The water solubule dyes are the most colorfast, with oil/lac second. Alcohol dyes are not very stabil and will fade quickly.

Analines are sold pre-mixed or in a powder form. The powders give you the most flexibility as far intesity of color. By varying the concentration of powder in solution you can get a very subtle effect to very deep. They realy bring out the figure of wood like curly maple.

The best way to apply them is by flooding the surface with the solution and then wiping off the excess. They are self regulating meaning that multiple application will not give you a darker appearance. If you want a deeper color you need to put more powder into solution. Experimentation is a must.
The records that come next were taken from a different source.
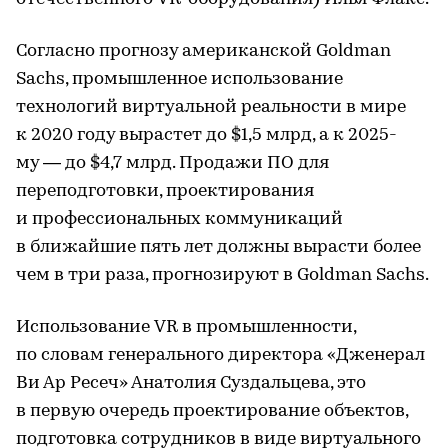
Согласно прогнозу американской Goldman
Sachs, промышленное использование
технологий виртуальной реальности в мире
к 2020 году вырастет до $1,5 млрд, а к 2025-
му — до $4,7 млрд. Продажи ПО для
переподготовки, проектирования
и профессиональных коммуникаций
в ближайшие пять лет должны вырасти более
чем в три раза, прогнозируют в Goldman Sachs.
Использование VR в промышленности,
по словам генерального директора «Дженерал
Ви Ар Ресеч» Анатолия Суздальцева, это
в первую очередь проектирование объектов,
подготовка сотрудников в виде виртуального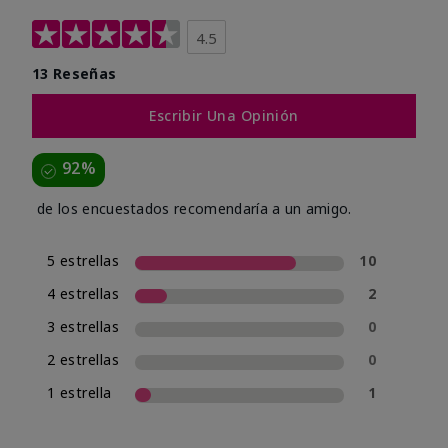
4.5
13 Reseñas
Escribir Una Opinión
92%
de los encuestados recomendaría a un amigo.
5 estrellas
10
4 estrellas
2
3 estrellas
0
2 estrellas
0
1 estrella
1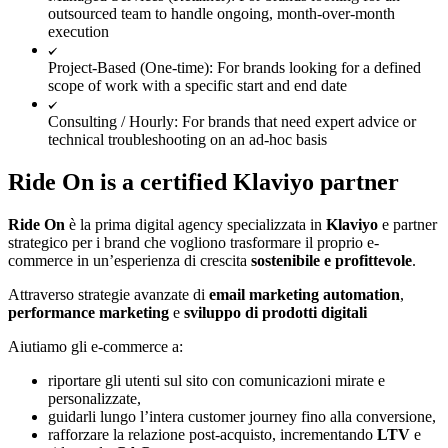
outsourced team to handle ongoing, month-over-month
execution
Project-Based (One-time): For brands looking for a defined
scope of work with a specific start and end date
Consulting / Hourly: For brands that need expert advice or
technical troubleshooting on an ad-hoc basis
Ride On is a certified Klaviyo partner
Ride On
è la prima digital agency specializzata in
Klaviyo
e partner
strategico per i brand che vogliono trasformare il proprio e-
commerce in un’esperienza di crescita
sostenibile e profittevole
.
Attraverso strategie avanzate di
email marketing automation
,
performance marketing
e
sviluppo di prodotti digitali
Aiutiamo gli e-commerce a:
riportare gli utenti sul sito con comunicazioni mirate e
personalizzate,
guidarli lungo l’intera customer journey fino alla conversione,
rafforzare la relazione post-acquisto, incrementando
LTV
e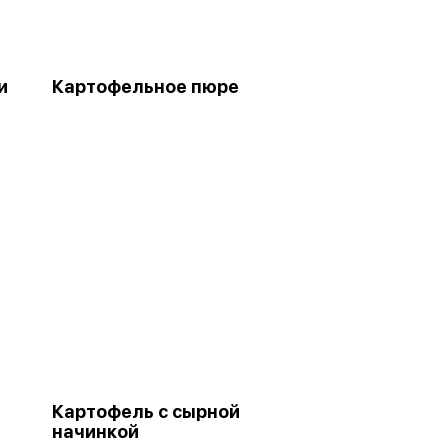
и
Картофельное пюре
Картофель с сырной
начинкой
As a rule the way the dye looks on the wood wet is the way it will look under a finish. For best results in color matching ect. work in natural light - outside on an overcast day is perfect. Artificial light can realy play havoc with your perception of color.

Analines of the same solubility can be intermixed but there are so many options you should be able to find one that is just what you are looking for. If you want to mess around go ahead. For wood tones you are usually modifying the amount of precieved red in the dye. To kill red ad some green.

Test everything on some scrap and make up more dye than you think will need. Have some scraps of they same wood you are finishing. Treat them the same as your actual project. Sand them the same, same dye, exct same steps, etc. This way if you need to test something you have a piece that is at the same stage as your project so you can be sure of the results before you commit.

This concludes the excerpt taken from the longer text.